Records since November 2020 include more than 2.5 million contributions directly to PAC, JFC, or through WinRed, a Republican contribution platform. Contributions reported to the FEC include information about the donor’s occupation or, if applicable, whether they are retired. This data allows us to see that almost two-thirds of these 2.5 million contributions came from people who indicated their profession as “retired”. More than 6 in 10 were contributions of $100 or less from retirees.

It is somewhat misleading.

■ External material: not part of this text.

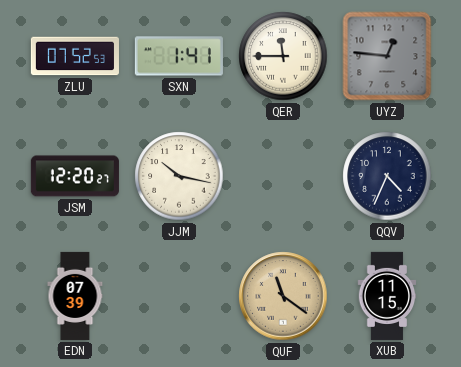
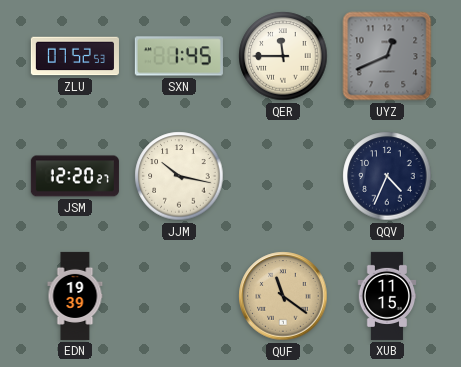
SXN: 1:41 -> 1:45
UYZ: 12:46 -> 12:41
EDN: 07:39 -> 19:39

If someone donates $50 40 times, they have donated $2,000 in total, but appear as 40 small donations. This is the caveat that should be applied to Lofgren’s claim that the average contribution was $17; many people made multiple contributions. (Some of them did it unwittingly.) But they’re probably not big donors either, who tend to write big checks all at once.

We can also look at the total amount raised by the committees identified above, a sum totaling just under $121 million. About 57% of that total came from people listed as retired. More than a third came from retirees making contributions of $100 or less (with the same caveat).

The difference between the two tables, of course, stems from the fact that contributions over $100 necessarily represent a larger portion of the total amount raised. Three percent of contributions came from non-retired people who donated big chunks; they donated a fifth of the total amount collected.

It’s not entirely surprising that Trump receives more contributions from retirees. For one thing, retirees are often more politically engaged than younger Americans. On the other hand, Americans 50 and older generally preferred Trump over Biden in 2020. Those under 50 were more likely to vote for Biden. Six in 10 Trump voters were 50 or older that year.

This also only takes into account two fundraising vehicles that Trump has deployed. It just gives an idea of ​​who was giving Trump and how much they were giving. Most contributions were $100 or less, although individual donors were able to give more. Most of the donors were retirees and most of the funds raised came from them.

Where the money went or will go is a more difficult question to answer.